■ **DATASET RECORDS**
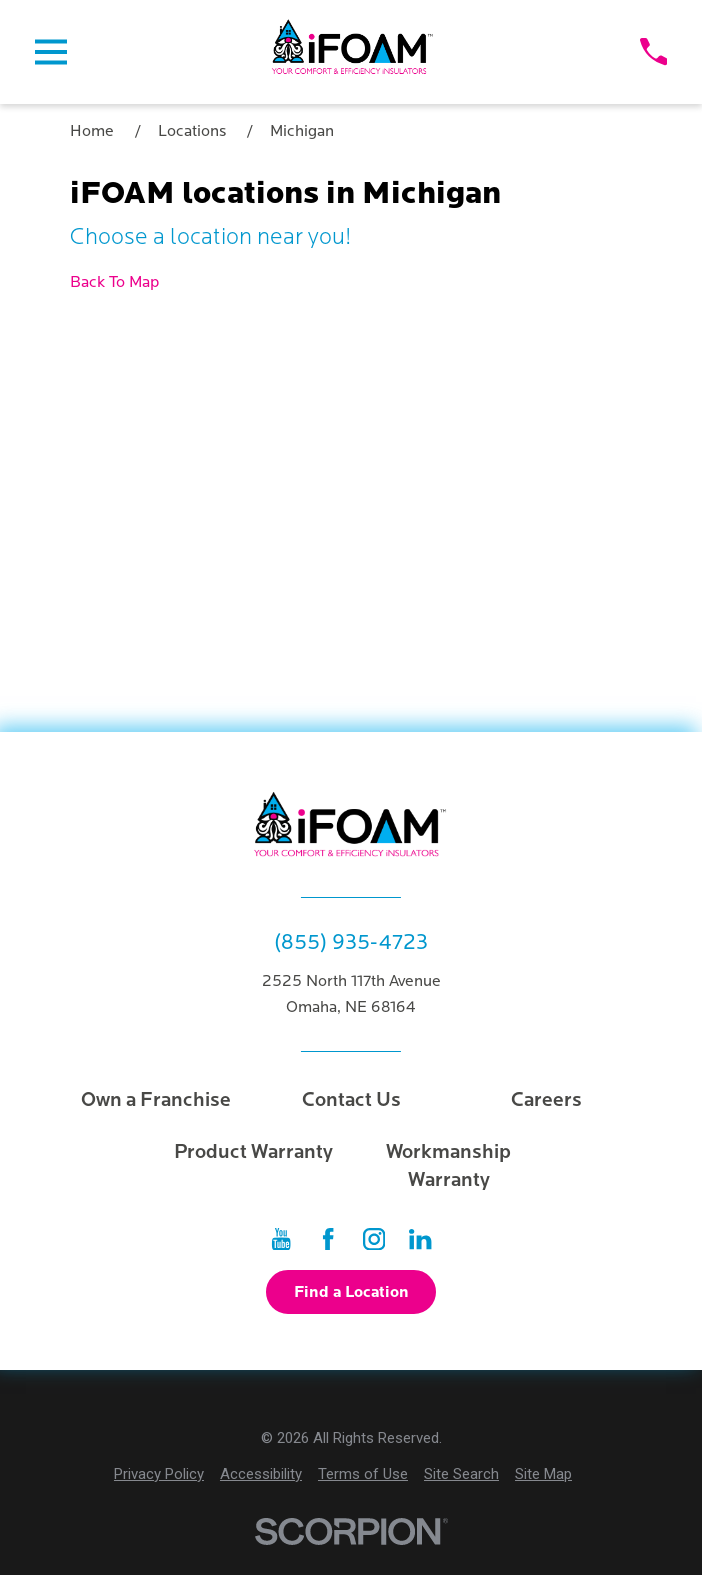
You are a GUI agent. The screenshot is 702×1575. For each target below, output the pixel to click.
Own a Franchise (156, 1100)
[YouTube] (281, 1239)
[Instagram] (374, 1239)
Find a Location (351, 1292)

■ **YOUR TASK**
Please restate the entries word for word. Skip the pictures.

■ **PROBLEM SOLUTION**
You are a GUI agent. The screenshot is 702×1575. For each target below, output the pixel to click.
Own a Franchise (156, 1100)
[YouTube] (281, 1239)
[Instagram] (374, 1239)
Find a Location (351, 1292)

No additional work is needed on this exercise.